Upgrading physical disk firmware

When upgrading the firmware of a physical disk, perform the procedures below accordingly, based on whether a node restart is required by the upgrade solution provided by the hardware vendor, and whether the disk to be upgraded is a system disk (including the Arcfra system disk):

If the node restart is required (e.g., LiveOS is provided or a USB drive is used for the upgrade), refer to Upgrading physical disk firmware offline.
If the node restart is not required:
- If the physical disk whose firmware is to be upgraded is a system disk, refer to Upgrading system disk firmware online.
- If the physical disk whose firmware is to be upgraded is not a system disk, refer to Upgrading non-system disk firmware online.
- If the physical disks whose firmware is to be upgraded include both system and non-system disks, refer to Upgrading system disk firmware online.

Upgrading physical disk firmware offline

Log in to AOC and set the node whose disk firmware is to be upgraded to maintenance mode.
Shut down the node in AOC.
Upgrade the firmware.

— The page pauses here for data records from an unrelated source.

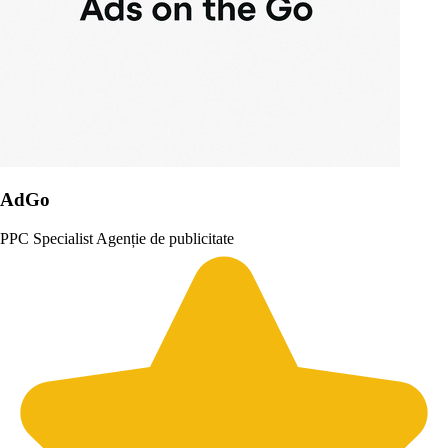
AdGo
PPC Specialist
Agenție de publicitate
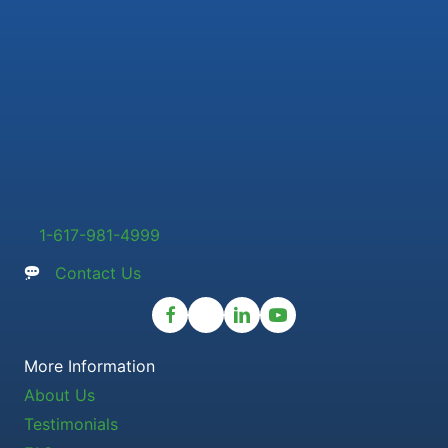
1-617-981-4999
Contact Us
More Information
About Us
Testimonials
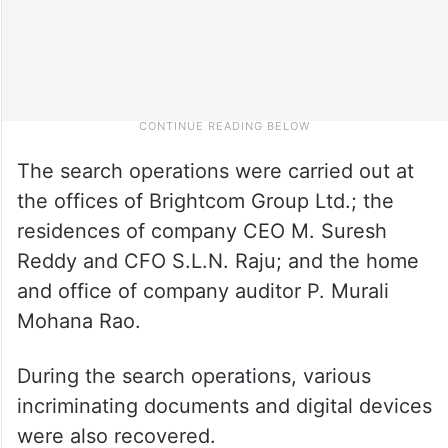
The search operations were carried out at
the offices of Brightcom Group Ltd.; the
residences of company CEO M. Suresh
Reddy and CFO S.L.N. Raju; and the home
and office of company auditor P. Murali
Mohana Rao.
During the search operations, various
incriminating documents and digital devices
were also recovered.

After confirming that the firmware version has been updated to the target version, start the server.
Log in to AOC and exit maintenance mode for this node.
Log in to this node using SSH and run the following command to check whether all services are running properly.

sudo /usr/share/tuna/script/control_all_services.sh --action=status --group=role
On any node in the cluster, run the following command to check whether data recovery is complete:

sudo zbs-meta pextent find need_recover

If the message No PExtents found. is returned, the data recovery is complete. Otherwise, wait for a while and check again.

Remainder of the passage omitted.